Kiedy muzyka, tak na poważnie, pojawiła się w Twoim życiu?
To dość ciekawa historia… Wychowałam się w Daszewicach, małej miejscowości w gminie Mosina. W domu były tradycje muzyczne, ponieważ dziadek grał na skrzypcach i właśnie ten instrument postanowił przekazać jednemu ze swoich ośmiorga wnucząt. Zrobił szybki test i wybrał właśnie mnie. On też był moim pierwszym nauczycielem. Po jakimś czasie zaczęłam jeździć na lekcje do poznańskiego Zamku, aż w końcu trafiłam do szkoły muzycznej przy ul. Głogowskiej. Dodam tylko, że było to w czasach, kiedy dojazd z Daszewic na lekcje zajmował mi minimum półtorej godziny. A czasami, jak uciekł autobus, to znacznie dłużej. Do dzisiaj zresztą znam na pamięć rozkład jazdy linii, którą dojeżdżałam.

Nie miałaś tego dosyć?
Miałam wokół siebie życzliwych ludzi. W rodzinnej miejscowości chodziłam do małej szkoły, w której na początku były tylko cztery klasy. Nauczyciele doskonale wiedzieli co robię, więc zwalniali mnie z niektórych lekcji. Poza tym mieliśmy wszystko świetnie zorganizowane. Babcia zabierała mnie ze szkoły rowerem, a po drodze dziadek czekał już ze skrzypcami. Bardzo dużo im zawdzięczam. Dzisiaj, z perspektywy czasu mogę powiedzieć, że choć czasami lekko nie było, to ten okres na pewno mnie mocno ukształtował. Obecnie dzieci mają znacznie łatwiej…

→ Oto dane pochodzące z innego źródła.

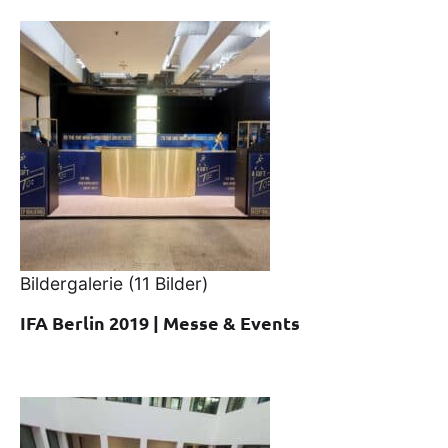
Bildergalerie
(11 Bilder)
IFA Berlin 2019 | Messe & Events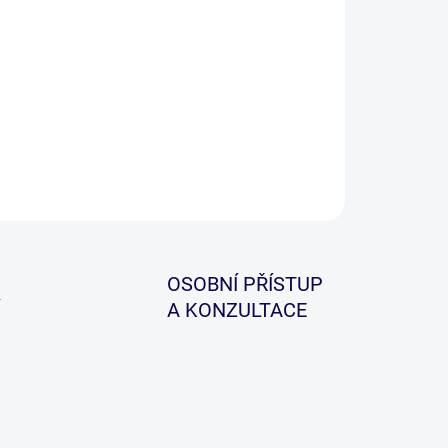
−
+
Přidat do košíku
ařský naviják Leeda LA ve velikosti 5/6. Tělo z
pozitu.
ZEPTAT SE
HLÍDAT
OSOBNÍ PŘÍSTUP
A KONZULTACE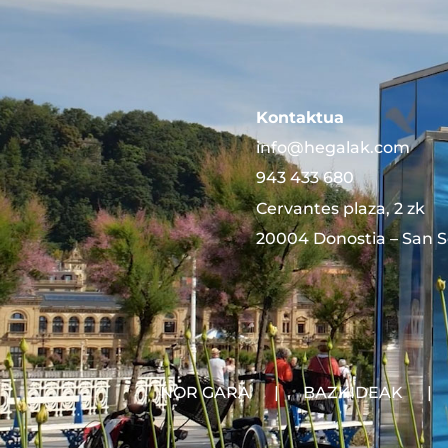
Kontaktua
info@hegalak.com
943 433 680
Cervantes plaza, 2 zk
20004 Donostia – San 
NOR GARA
|
BAZKIDEAK
|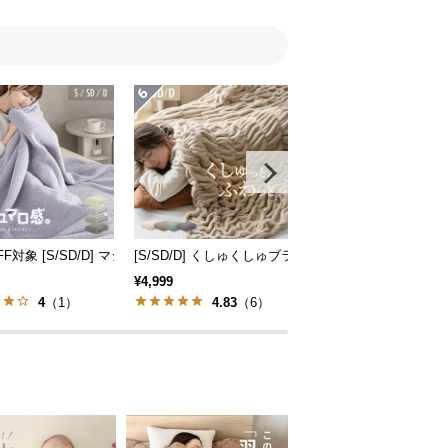
ロタッチタイプ
FF対象 [S/SD/D] マシュマロタッチブランケット
[S/SD/D] くしゅくしゅブランケットフランネルタイ
[S/SD/D] フリル付 
¥4,999
¥3,399
4
（1）
4.83
（6）
5
（1）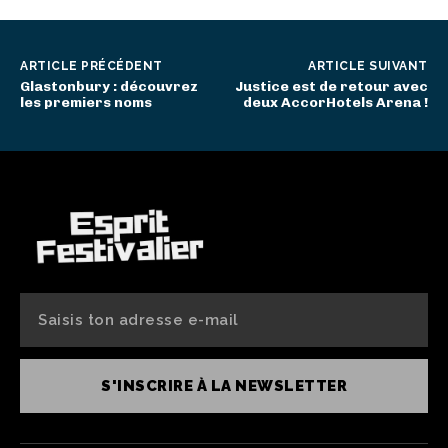
ARTICLE PRÉCÉDENT
ARTICLE SUIVANT
Glastonbury : découvrez
Justice est de retour avec
les premiers noms
deux AccorHotels Arena !
S'INSCRIRE À LA NEWSLETTER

A jak na Twoją muzyczną pasję zapatrywali się sąsiedzi. Uczące się dziecko gry na skrzypcach potrafi być prawdziwym koszmarem.
Na szczęście, mieszkaliśmy w domku jednorodzinnym. Latem lubiłam jednak grać na podwórku i czasami dochodziło do śmiesznych sytuacji, bo sąsiedzi preferowali disco polo. Z jednej strony leciało „Jesteś szalona” a ja odpowiadałam im Vivaldim.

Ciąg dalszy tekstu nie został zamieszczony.